The sprawling former Gretz Brewery stands as a hunkering symbol of industrial blight. The impressive red brick structure went vacant almost 60 years ago and Kensington residents have worried for years about losing the crumbling historic building to neglect. Now some of these same residents want a better design to guide the former factory’s residential rebirth, as developer Tony Rufo moves forward with plans for the site.
Marco Gorini of the South Kensington Community Partners said his organization supports the project but the residents represented by the group fear that new additions to the historic brewery are too high and too dense. He said that there are too many apartments and not enough parking. The latest plans for the five-story brewery include 220 apartments, five retail storefronts and 42 parking spots, recently reduced by the developer from 47.

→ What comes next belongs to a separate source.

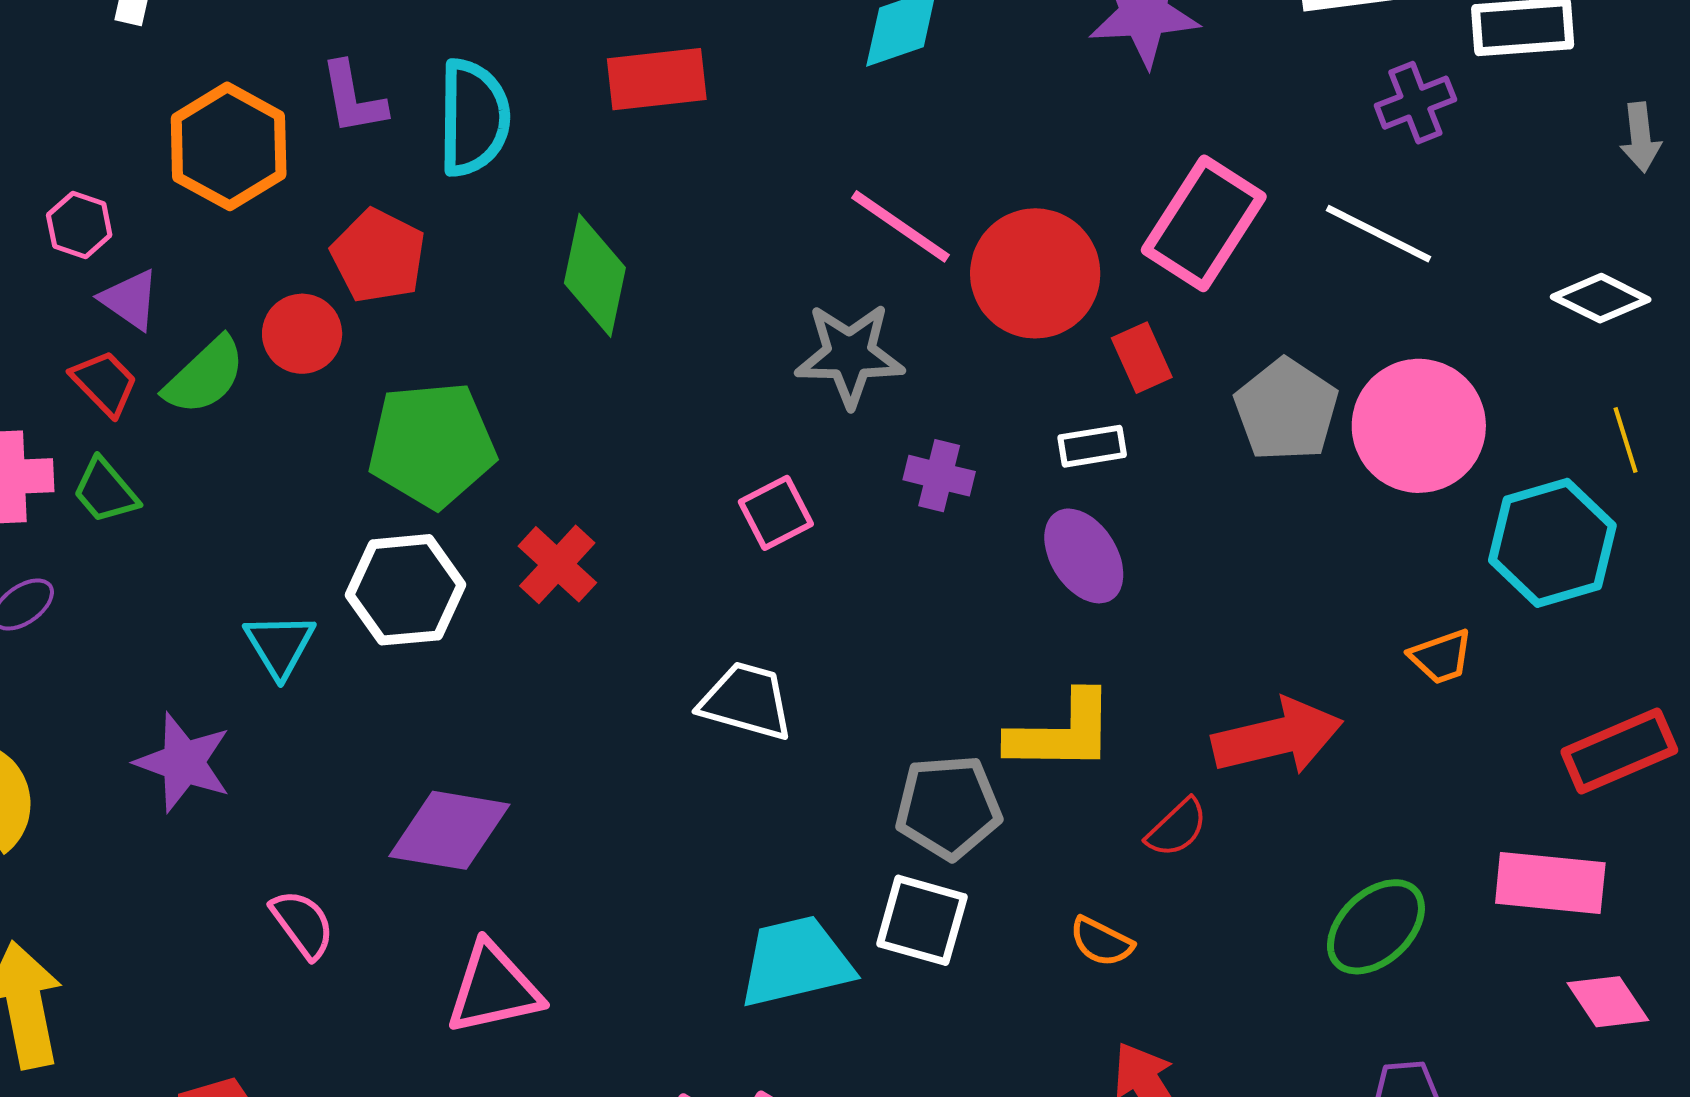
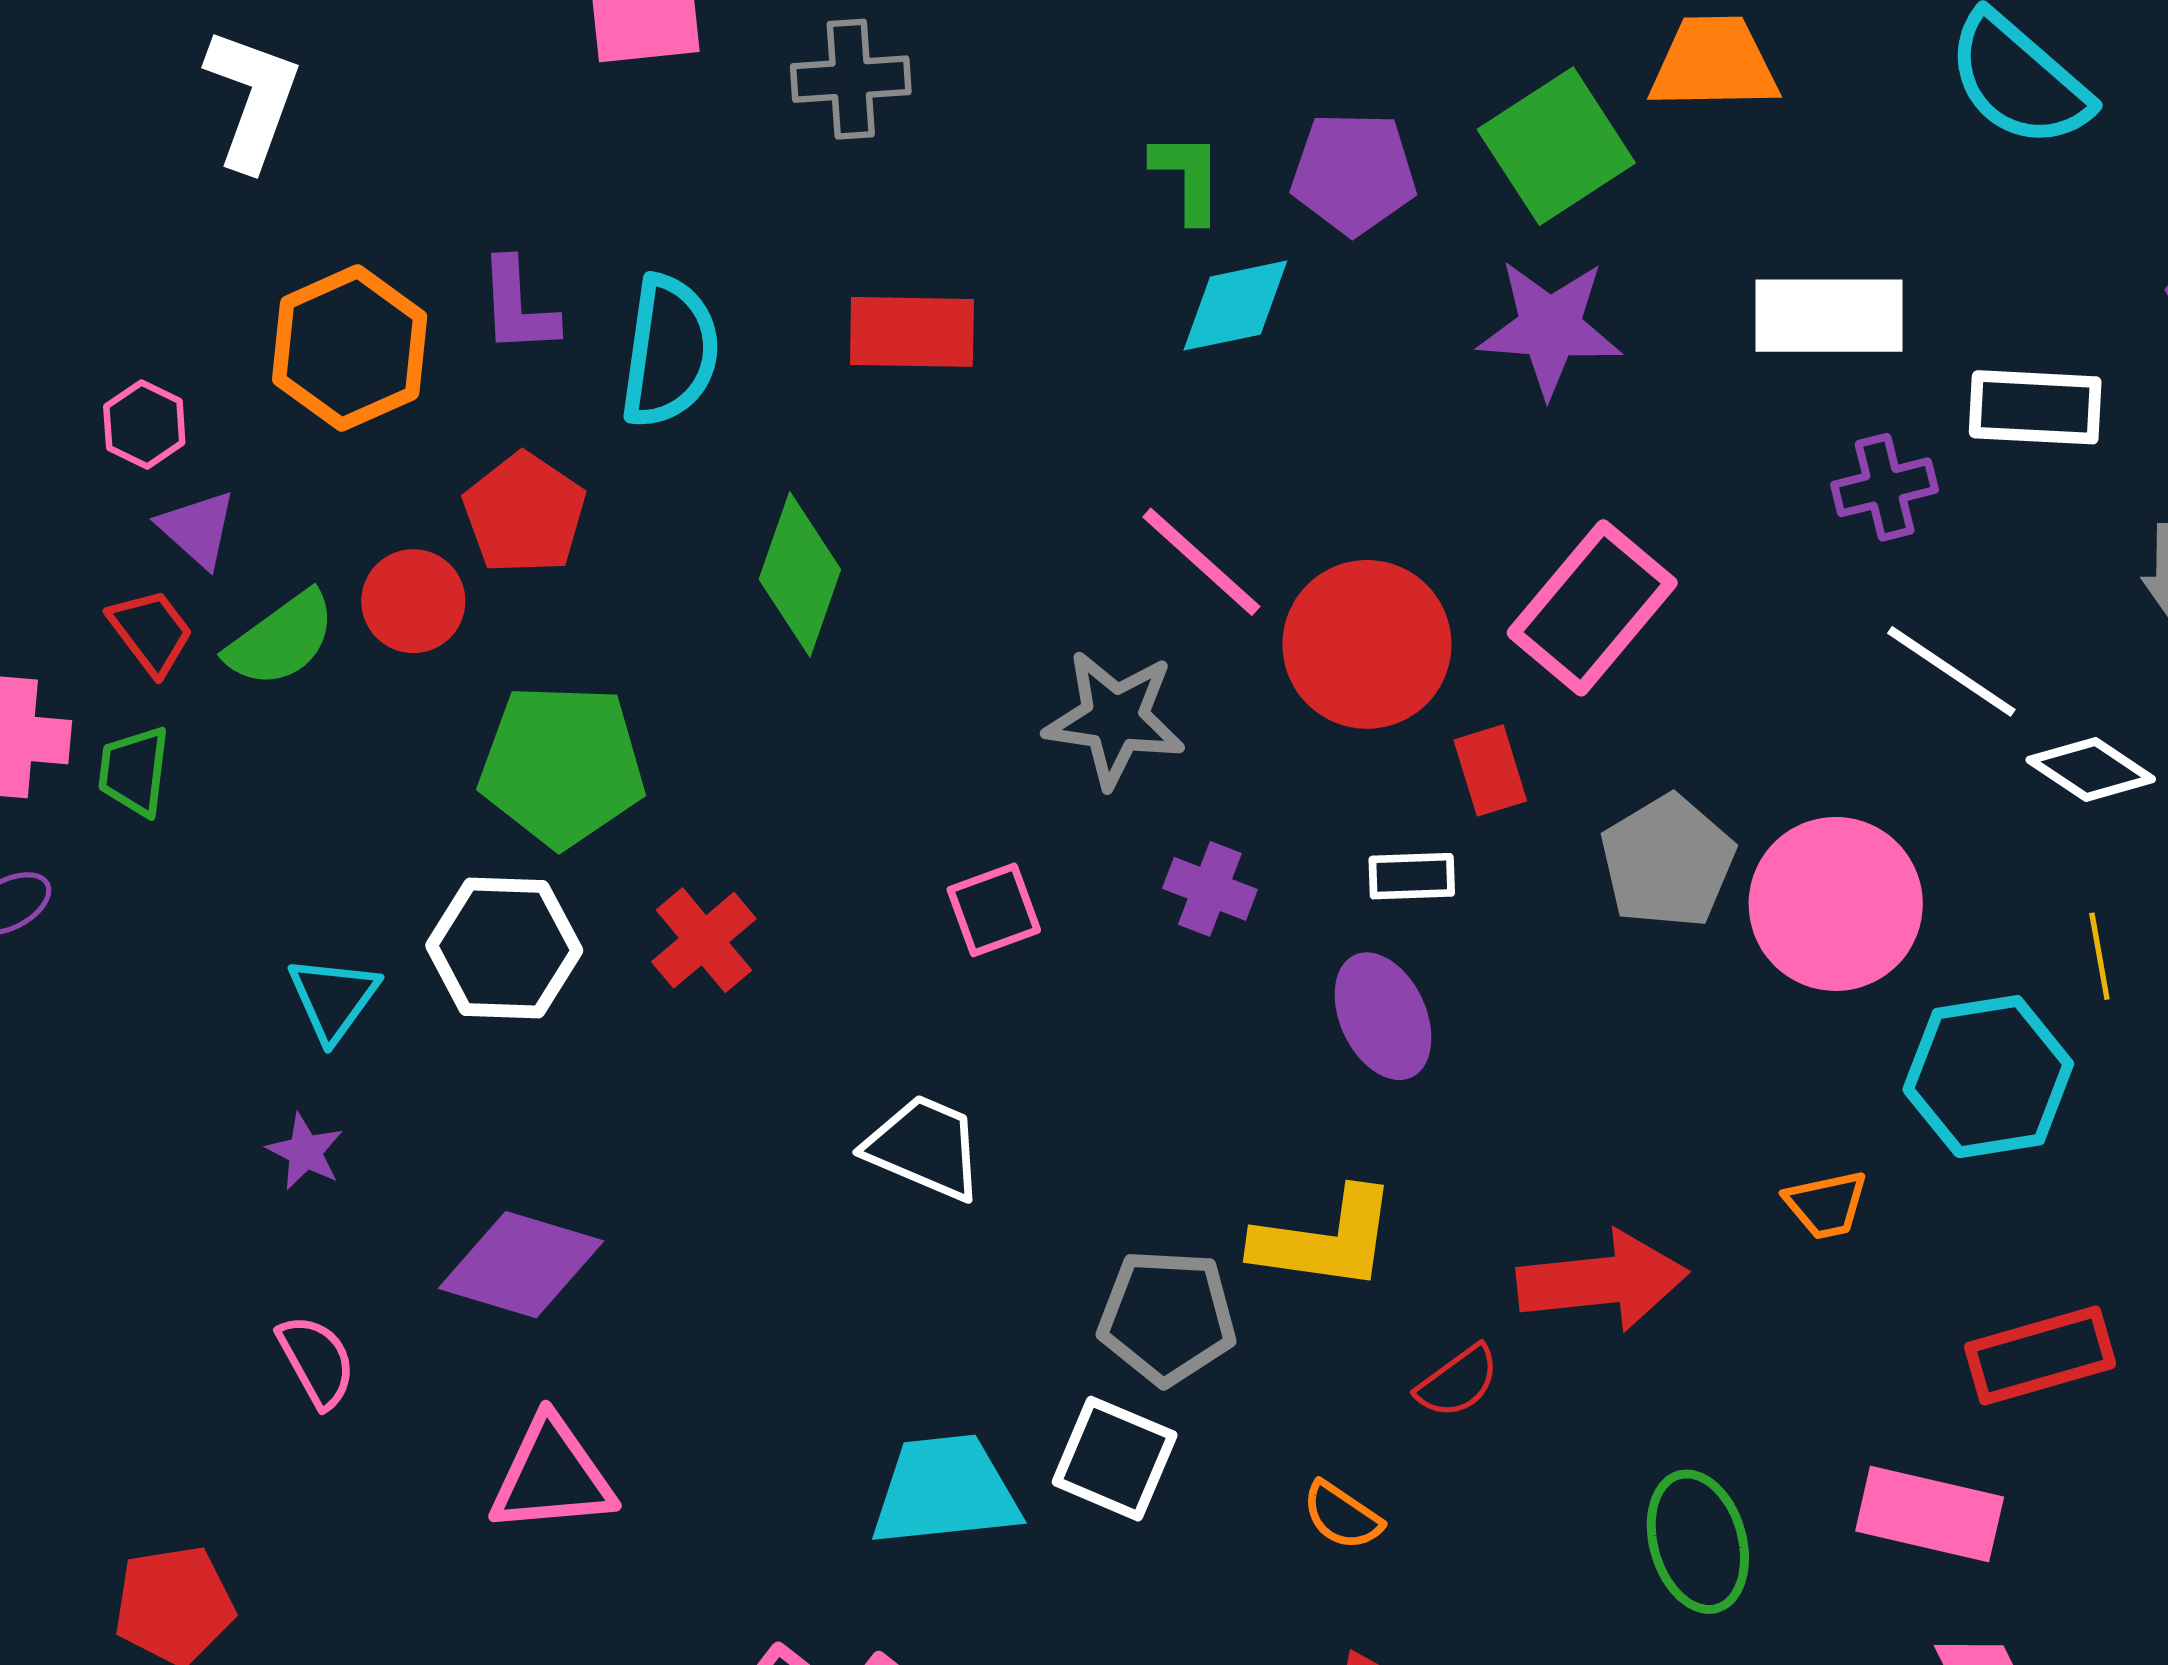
white line: (1379, 234) -> (1951, 671), moved
green trapezoid: (105, 491) -> (134, 771), turned 40
purple star: (183, 762) -> (305, 1152), moved, size x0.6
green ellipse: (1376, 927) -> (1698, 1542), turned -70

“Considering the historical nature of this building we understand there are constraints on how much parking can be provided on site,” said Gorini at a Civic Design Review hearing on Tuesday. “That being said with 220 units, at the bare minimum we would not want to see that reduction in parking.”
The City Planning Commission’s review panel of architects, planners, and real estate industry heavyweights echoed neighborhood excitement about reuse of the historic brewery, a recent addition to the local historic register. But they also shared concerns about density.
The CDR committee asked the development team to return for a second consideration, which is the only power the body enjoys.
Architect Cecil Baker, a member of the city design board, said 220 units seems like too much for the Germantown Avenue site. He expressed particular reservation at the number of micro-apartments, some as small as 450 square feet, planned for the historic buildings. The units don’t include windows in the bedrooms.
“Who rents units without windows in bedrooms,” asked Baker. “Student units perhaps? I don’t know that’s a population where you want 200 units...it worries me that this will feel like a warren of small rooms.”
“I agree that these units are not clearly worked out yet,” said project architect Anthony Tsirantonakis of T+ Associates. “The density is a tough thing. You know how much it costs to renovate a historic building and you know what we are going to have to spend. It's going to cost a fortune.”
The project requires five use and zoning variances, because it is taller, denser, and more residential than the area’s current zoning allows.
Baker said that in Washington Square West, where he lives, neighbors organize for concessions when developers come seeking variances. The density seemed like an obvious area for negotiation.
“If this developer came to my community I too would be arguing that this is too dense,” said Baker.
The project is also slated to include three car share spots and 82 bike parking spots. The Gretz Brewery is less than a mile from the Girard and Berks stations on the Market-Frankford line. It is also close to several bus lines and the Route 15 trolley.
Tsirantonakis told the design board that many aspects of the project are still unsettled. An eight-story building included in plans has been sheared to seven floors in response to community concerns,he said.
He also said that the number of units, their layout, and their sizes could be altered as well. A green wall seen in the design is not a sure thing either.
The project could return to the Civic Design Review board as soon as next month. The Philadelphia Historical Commission will also hold a public hearing.